WORK ITEM —
All entries, exactly as written, should be output again.

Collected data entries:
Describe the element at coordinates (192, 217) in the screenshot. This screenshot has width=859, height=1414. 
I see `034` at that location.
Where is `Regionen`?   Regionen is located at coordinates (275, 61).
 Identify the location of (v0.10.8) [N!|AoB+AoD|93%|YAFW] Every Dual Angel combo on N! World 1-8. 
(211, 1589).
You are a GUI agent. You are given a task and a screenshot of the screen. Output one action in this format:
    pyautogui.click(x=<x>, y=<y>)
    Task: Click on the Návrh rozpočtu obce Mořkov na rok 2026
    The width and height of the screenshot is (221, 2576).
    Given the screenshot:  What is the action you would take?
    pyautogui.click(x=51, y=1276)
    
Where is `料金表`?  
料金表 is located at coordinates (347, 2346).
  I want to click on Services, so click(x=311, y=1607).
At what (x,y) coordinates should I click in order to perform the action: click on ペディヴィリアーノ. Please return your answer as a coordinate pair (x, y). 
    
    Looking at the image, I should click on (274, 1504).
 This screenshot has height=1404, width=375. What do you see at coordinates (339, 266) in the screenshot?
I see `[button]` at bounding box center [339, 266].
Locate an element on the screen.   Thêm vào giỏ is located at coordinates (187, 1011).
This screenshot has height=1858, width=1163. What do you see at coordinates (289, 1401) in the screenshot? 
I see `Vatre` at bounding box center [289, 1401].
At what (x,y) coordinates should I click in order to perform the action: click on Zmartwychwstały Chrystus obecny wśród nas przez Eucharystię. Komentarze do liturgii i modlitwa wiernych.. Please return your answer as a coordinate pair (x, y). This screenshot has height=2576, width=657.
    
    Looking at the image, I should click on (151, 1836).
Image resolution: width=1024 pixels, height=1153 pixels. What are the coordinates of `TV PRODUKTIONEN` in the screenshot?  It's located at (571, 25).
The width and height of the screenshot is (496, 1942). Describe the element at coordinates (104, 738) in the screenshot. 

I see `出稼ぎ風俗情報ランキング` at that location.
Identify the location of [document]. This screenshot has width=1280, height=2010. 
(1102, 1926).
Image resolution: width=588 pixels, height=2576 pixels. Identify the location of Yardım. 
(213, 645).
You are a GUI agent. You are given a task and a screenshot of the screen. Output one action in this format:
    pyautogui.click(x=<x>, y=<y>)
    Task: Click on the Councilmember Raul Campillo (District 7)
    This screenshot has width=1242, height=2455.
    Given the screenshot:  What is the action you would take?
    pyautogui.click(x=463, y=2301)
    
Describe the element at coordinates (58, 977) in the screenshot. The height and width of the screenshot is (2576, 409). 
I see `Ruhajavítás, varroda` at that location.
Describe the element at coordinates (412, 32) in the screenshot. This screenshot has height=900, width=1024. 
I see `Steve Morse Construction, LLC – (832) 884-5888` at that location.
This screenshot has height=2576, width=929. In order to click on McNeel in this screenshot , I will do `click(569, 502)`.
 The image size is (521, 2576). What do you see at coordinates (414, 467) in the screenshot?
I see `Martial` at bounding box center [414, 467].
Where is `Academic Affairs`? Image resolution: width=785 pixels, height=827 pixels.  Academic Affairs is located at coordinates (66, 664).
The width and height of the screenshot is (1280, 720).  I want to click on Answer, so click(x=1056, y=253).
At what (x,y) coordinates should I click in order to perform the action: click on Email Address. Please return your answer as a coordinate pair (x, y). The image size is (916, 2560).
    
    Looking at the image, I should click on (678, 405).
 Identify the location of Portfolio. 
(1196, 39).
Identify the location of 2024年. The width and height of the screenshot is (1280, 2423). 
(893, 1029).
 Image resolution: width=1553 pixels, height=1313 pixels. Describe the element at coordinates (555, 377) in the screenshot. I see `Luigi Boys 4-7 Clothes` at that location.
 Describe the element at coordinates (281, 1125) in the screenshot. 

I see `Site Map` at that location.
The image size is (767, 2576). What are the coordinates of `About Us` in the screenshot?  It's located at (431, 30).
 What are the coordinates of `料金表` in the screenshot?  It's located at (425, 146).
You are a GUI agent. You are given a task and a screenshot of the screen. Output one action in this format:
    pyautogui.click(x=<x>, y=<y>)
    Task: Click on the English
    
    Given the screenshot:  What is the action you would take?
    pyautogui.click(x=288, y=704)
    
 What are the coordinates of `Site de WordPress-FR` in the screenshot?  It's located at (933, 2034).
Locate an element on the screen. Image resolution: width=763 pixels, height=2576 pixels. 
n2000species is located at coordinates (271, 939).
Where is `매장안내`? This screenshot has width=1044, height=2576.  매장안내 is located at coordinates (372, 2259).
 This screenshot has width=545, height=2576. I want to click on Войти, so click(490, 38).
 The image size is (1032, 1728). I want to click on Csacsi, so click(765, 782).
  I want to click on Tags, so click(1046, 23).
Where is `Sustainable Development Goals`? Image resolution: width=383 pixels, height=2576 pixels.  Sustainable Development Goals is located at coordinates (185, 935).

RESULT FOR THIS TASK —
Describe the element at coordinates (192, 217) in the screenshot. This screenshot has width=859, height=1414. 
I see `034` at that location.
Where is `Regionen`?   Regionen is located at coordinates (275, 61).
 Identify the location of (v0.10.8) [N!|AoB+AoD|93%|YAFW] Every Dual Angel combo on N! World 1-8. 
(211, 1589).
You are a GUI agent. You are given a task and a screenshot of the screen. Output one action in this format:
    pyautogui.click(x=<x>, y=<y>)
    Task: Click on the Návrh rozpočtu obce Mořkov na rok 2026
    The width and height of the screenshot is (221, 2576).
    Given the screenshot:  What is the action you would take?
    pyautogui.click(x=51, y=1276)
    
Where is `料金表`?  
料金表 is located at coordinates (347, 2346).
  I want to click on Services, so click(x=311, y=1607).
At what (x,y) coordinates should I click in order to perform the action: click on ペディヴィリアーノ. Please return your answer as a coordinate pair (x, y). 
    
    Looking at the image, I should click on (274, 1504).
 This screenshot has height=1404, width=375. What do you see at coordinates (339, 266) in the screenshot?
I see `[button]` at bounding box center [339, 266].
Locate an element on the screen.   Thêm vào giỏ is located at coordinates (187, 1011).
This screenshot has height=1858, width=1163. What do you see at coordinates (289, 1401) in the screenshot? 
I see `Vatre` at bounding box center [289, 1401].
At what (x,y) coordinates should I click in order to perform the action: click on Zmartwychwstały Chrystus obecny wśród nas przez Eucharystię. Komentarze do liturgii i modlitwa wiernych.. Please return your answer as a coordinate pair (x, y). This screenshot has height=2576, width=657.
    
    Looking at the image, I should click on (151, 1836).
Image resolution: width=1024 pixels, height=1153 pixels. What are the coordinates of `TV PRODUKTIONEN` in the screenshot?  It's located at (571, 25).
The width and height of the screenshot is (496, 1942). Describe the element at coordinates (104, 738) in the screenshot. 

I see `出稼ぎ風俗情報ランキング` at that location.
Identify the location of [document]. This screenshot has width=1280, height=2010. 
(1102, 1926).
Image resolution: width=588 pixels, height=2576 pixels. Identify the location of Yardım. 
(213, 645).
You are a GUI agent. You are given a task and a screenshot of the screen. Output one action in this format:
    pyautogui.click(x=<x>, y=<y>)
    Task: Click on the Councilmember Raul Campillo (District 7)
    This screenshot has width=1242, height=2455.
    Given the screenshot:  What is the action you would take?
    pyautogui.click(x=463, y=2301)
    
Describe the element at coordinates (58, 977) in the screenshot. The height and width of the screenshot is (2576, 409). 
I see `Ruhajavítás, varroda` at that location.
Describe the element at coordinates (412, 32) in the screenshot. This screenshot has height=900, width=1024. 
I see `Steve Morse Construction, LLC – (832) 884-5888` at that location.
This screenshot has height=2576, width=929. In order to click on McNeel in this screenshot , I will do `click(569, 502)`.
 The image size is (521, 2576). What do you see at coordinates (414, 467) in the screenshot?
I see `Martial` at bounding box center [414, 467].
Where is `Academic Affairs`? Image resolution: width=785 pixels, height=827 pixels.  Academic Affairs is located at coordinates (66, 664).
The width and height of the screenshot is (1280, 720).  I want to click on Answer, so click(x=1056, y=253).
At what (x,y) coordinates should I click in order to perform the action: click on Email Address. Please return your answer as a coordinate pair (x, y). The image size is (916, 2560).
    
    Looking at the image, I should click on (678, 405).
 Identify the location of Portfolio. 
(1196, 39).
Identify the location of 2024年. The width and height of the screenshot is (1280, 2423). 
(893, 1029).
 Image resolution: width=1553 pixels, height=1313 pixels. Describe the element at coordinates (555, 377) in the screenshot. I see `Luigi Boys 4-7 Clothes` at that location.
 Describe the element at coordinates (281, 1125) in the screenshot. 

I see `Site Map` at that location.
The image size is (767, 2576). What are the coordinates of `About Us` in the screenshot?  It's located at (431, 30).
 What are the coordinates of `料金表` in the screenshot?  It's located at (425, 146).
You are a GUI agent. You are given a task and a screenshot of the screen. Output one action in this format:
    pyautogui.click(x=<x>, y=<y>)
    Task: Click on the English
    
    Given the screenshot:  What is the action you would take?
    pyautogui.click(x=288, y=704)
    
 What are the coordinates of `Site de WordPress-FR` in the screenshot?  It's located at (933, 2034).
Locate an element on the screen. Image resolution: width=763 pixels, height=2576 pixels. 
n2000species is located at coordinates (271, 939).
Where is `매장안내`? This screenshot has width=1044, height=2576.  매장안내 is located at coordinates (372, 2259).
 This screenshot has width=545, height=2576. I want to click on Войти, so click(490, 38).
 The image size is (1032, 1728). I want to click on Csacsi, so click(765, 782).
  I want to click on Tags, so click(1046, 23).
Where is `Sustainable Development Goals`? Image resolution: width=383 pixels, height=2576 pixels.  Sustainable Development Goals is located at coordinates (185, 935).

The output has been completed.